Mrs. Kinsolving goes from cold indifference to palpable disdain for Francesca as the day goes on. At first she offers to drive Francesca into town, but once it is determined the car battery is dead, their interactions grow more strained. Mrs. Kinsolving’s motives are unclear. On one hand, she wants Francesca gone. But on the other, she does provide dinner and eventually the use of her departed son’s bedroom and pajamas for staying overnight. Claiming to have formerly been a nurse (perhaps true), Mrs. Kinsolving will not let Francesca overexert herself regardless of the growing animosity between them.
After dark, Francesca contemplates whether her mother-in-law is Ilse Koch, “the Bitch of Buchenwald, the one who made lampshades out of human skin.” Or perhaps she “just has one of those mother-son hang-ups, which is so common it’s boring.” Kathleen brings Francesca a cup of bitter cocoa in bed, which is quickly found to have a powder in it Francesca believes is for sleeping. Rather than be concerned, this makes her more sympathetic of Mrs. Kinsolving. Likewise, during this brief exchange, Francesca begins to see Kathleen as a person and not some sort of mistake.

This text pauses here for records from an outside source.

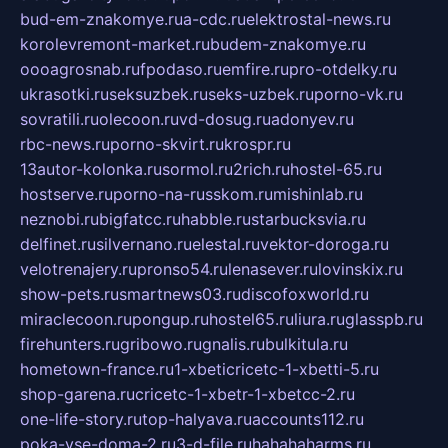
bud-em-znakomye.ru
a-cdc.ru
elektrostal-news.ru
korolevremont-market.ru
budem-znakomye.ru
oooagrosnab.ru
fpodaso.ru
emfire.ru
pro-otdelky.ru
ukrasotki.ru
seksuzbek.ru
seks-uzbek.ru
porno-vk.ru
sovratili.ru
olecoon.ru
vd-dosug.ru
adonyev.ru
rbc-news.ru
porno-skvirt.ru
krospr.ru
13autor-kolonka.ru
sormol.ru
2rich.ru
hostel-65.ru
hostserve.ru
porno-na-russkom.ru
mishinlab.ru
neznobi.ru
bigfatcc.ru
habble.ru
starbucksvia.ru
delfinet.ru
silvernano.ru
elestal.ru
vektor-doroga.ru
velotrenajery.ru
pronso54.ru
lenasever.ru
lovinskix.ru
show-pets.ru
smartnews03.ru
discofoxworld.ru
miraclecoon.ru
pongup.ru
hostel65.ru
liura.ru
glasspb.ru
firehunters.ru
gribowo.ru
gnalis.ru
bulkitula.ru
hometown-france.ru
1-xbeticricetc-1-xbetti-5.ru
shop-garena.ru
cricetc-1-xbetr-1-xbetcc-2.ru
one-life-story.ru
top-halyava.ru
accounts112.ru
poka-vse-doma-2.ru
3-d-file.ru
hahahaharms.ru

The “sleeping pill” is ineffective, perhaps because the cocoa goes unfinished, and Francesca uses the opportunity to search the house for letters from Matthew to his mother. Instead, she finds that Mrs. Kinsolving had paid a private detective to investigate her – her secrets were revealed by prying, not from her husband. In the morning, Francesca is shaken awake by Mrs. Kinsolving. Though they “never have floods in June,” a dam has burst and the water is rising. The pair drive away in the now-working automobile, but soon discover it is too late – the water has made the house an island.